Edit 1: Option 2 below was using a CloudFront function. As an access to DynamoDB is required and cannot be granted to this type of edge function, it has been replaced by a Lambda@Edge. The DynamoDB route has also been added explicitly for both options 1 and 2.
Edit 2: Adding an option 2b that uses an API Gateway as a second origin to the CloudFront distribution.

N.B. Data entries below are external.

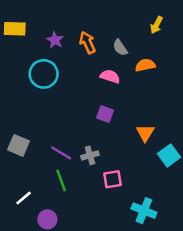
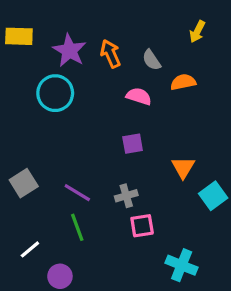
purple star: (55, 40) -> (69, 51), size x1.5
purple square: (105, 114) -> (133, 144), turned -30
gray square: (19, 145) -> (24, 183), turned 35
gray cross: (90, 155) -> (126, 196), moved

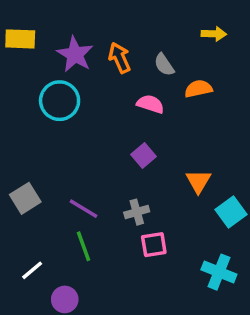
yellow arrow: (197, 32) -> (214, 34), turned -115
purple square: (133, 144) -> (144, 155), turned -30
cyan cross: (182, 265) -> (219, 272), moved

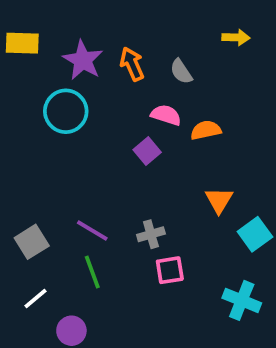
orange semicircle: (198, 89) -> (206, 130), moved
purple square: (144, 155) -> (147, 151), moved
gray square: (25, 198) -> (32, 242), moved

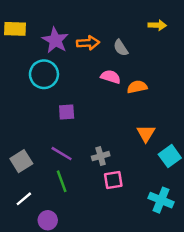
orange arrow: (132, 64) -> (88, 43), turned 110
purple square: (147, 151) -> (67, 112), moved, turned 36

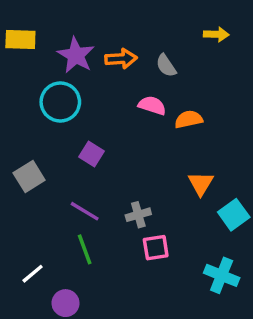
purple square: (67, 112) -> (92, 154), turned 36
gray square: (21, 161) -> (29, 177), moved

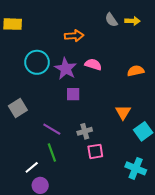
purple star: (76, 55) -> (66, 69), moved
gray semicircle: (166, 66) -> (111, 20), moved
orange semicircle: (189, 119) -> (136, 71), moved
purple square: (92, 154) -> (73, 94), moved, turned -32
white line: (33, 274) -> (32, 167), moved

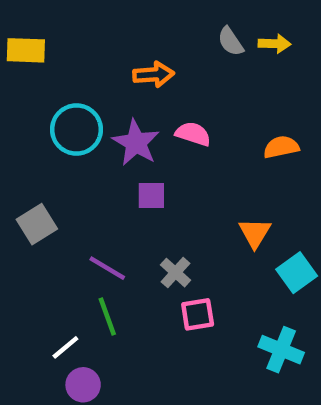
gray cross: (85, 131) -> (176, 273), turned -32

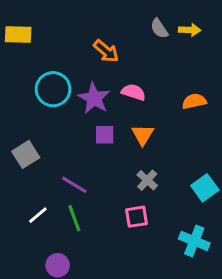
orange arrow: (154, 74) -> (106, 51), turned 44
orange triangle: (255, 233) -> (143, 135), moved
gray cross: (176, 273) -> (147, 180), moved
white line: (65, 347) -> (38, 215), moved

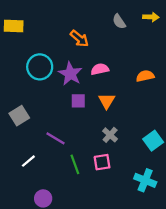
yellow arrow: (190, 30) -> (151, 17), moved
pink semicircle: (133, 92) -> (100, 69), turned -30
green line: (74, 218) -> (75, 164), moved

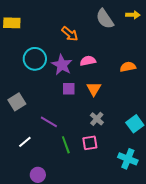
gray semicircle: (119, 22) -> (105, 19), size x1.5

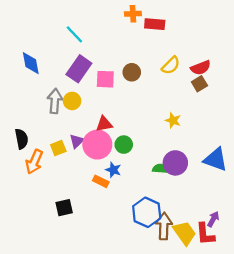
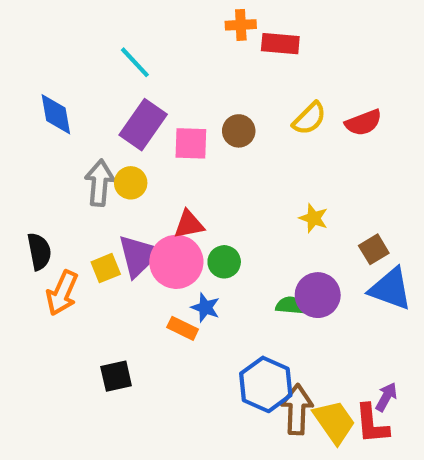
brown square: (199, 84) -> (374, 249), moved
purple triangle: (77, 141) -> (139, 256), size x1.6

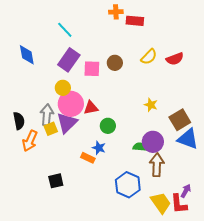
gray arrow: (99, 183) -> (47, 115), moved
brown square: (374, 249) -> (180, 120), size x1.5
pink circle: (176, 262) -> (71, 104), moved
brown arrow: (297, 409) -> (157, 165), moved

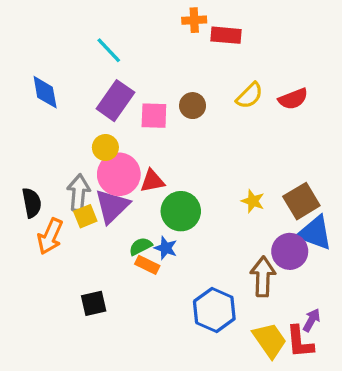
yellow star: (151, 105) -> (253, 201), moved
green circle: (108, 126) -> (181, 211), size x1.5
purple circle: (153, 142) -> (290, 251), moved
green semicircle: (140, 147) -> (141, 246), moved, turned -32

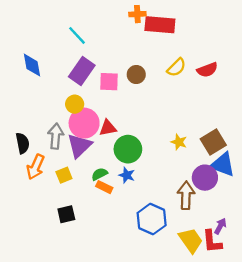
red rectangle: (226, 35) -> (160, 25), size x1.4
yellow square: (85, 216) -> (64, 175), moved
blue star: (166, 248) -> (127, 175), moved

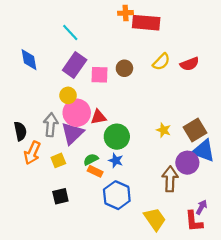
blue hexagon: (152, 219) -> (117, 195), moved
yellow trapezoid: (191, 240) -> (155, 219), moved

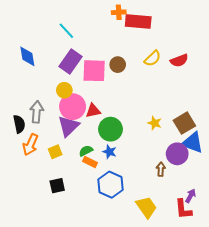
pink square: (99, 75) -> (94, 71), size x1.4
gray arrow: (51, 125) -> (37, 112), moved
brown arrow: (170, 179) -> (161, 169), size x0.6

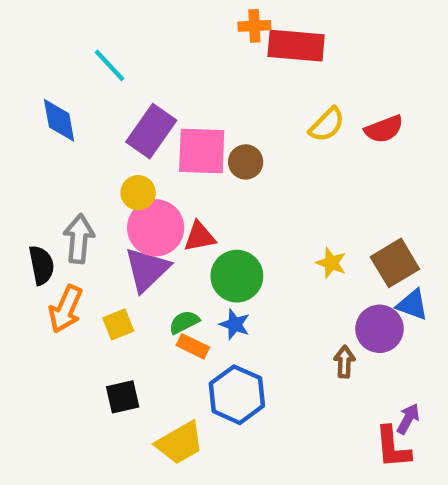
cyan line: (66, 31) -> (110, 65), moved
brown circle: (118, 65) -> (246, 162), moved
blue triangle: (193, 143) -> (412, 305), size x0.7
yellow trapezoid: (146, 207) -> (180, 443), moved, turned 95

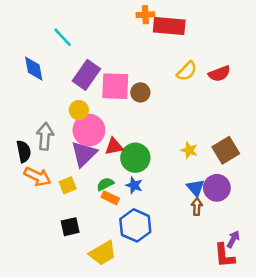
red triangle: (200, 237) -> (114, 146), moved
blue triangle: (412, 305) -> (196, 188), moved, turned 30
orange arrow: (66, 309) -> (38, 177), turned -88

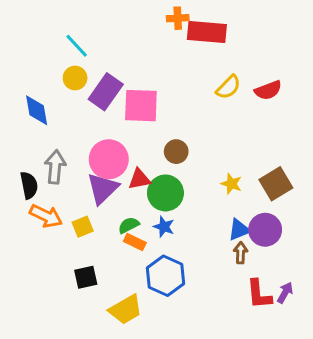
blue diamond: (34, 69) -> (37, 110), moved
brown circle: (140, 92) -> (176, 152), moved
yellow circle: (79, 110) -> (75, 78), moved
blue triangle: (196, 188) -> (239, 230), turned 48
red L-shape: (224, 256) -> (259, 294), moved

Inspired by this post.
Working on the architecture of my website.
I have a simple index.html
that needs to be served with some CSS styling and Javascript.
Users can also submit an email in a form on that page, they receive a link they need to visit for validation, say /verify-email/{token}.html
. After processing the token on the backend the user is redirected to verified-email/thankyou.html
.
Considering the following three options for the architecture of my website - all on AWS.
Option 1: HTTP API Gateway + Lambda
.html, .css, .js files and images live on both lambdas.
The lambda index
uses a set of these files to render index.html
, the lambda verify-email
uses another set to render verified-email/thankyou.html
(provided the token has been validated with a call to a DynamoDB table).
Option 2a: CloudFront + S3 + Lambda@Edge
.html, .css, and .js all live in the S3 bucket. index.html
and verified-email/thankyou.html
, together with respective .css, .js and images are in that bucket.
The token is processed by the Lambda@Edge function and upon validation redirects to verified-email/thankyou.html
.
Option 2b: CloudFront + S3 + HTTP API + Lambda
Similar to option 2 above.
Questions
Which architecture would you go with for this simple website? What consideration should I keep in mind when choosing an option? (I understand that CloudFront serves content closer to the user, which improves the performance, I am not too bothered on this aspect at that time.)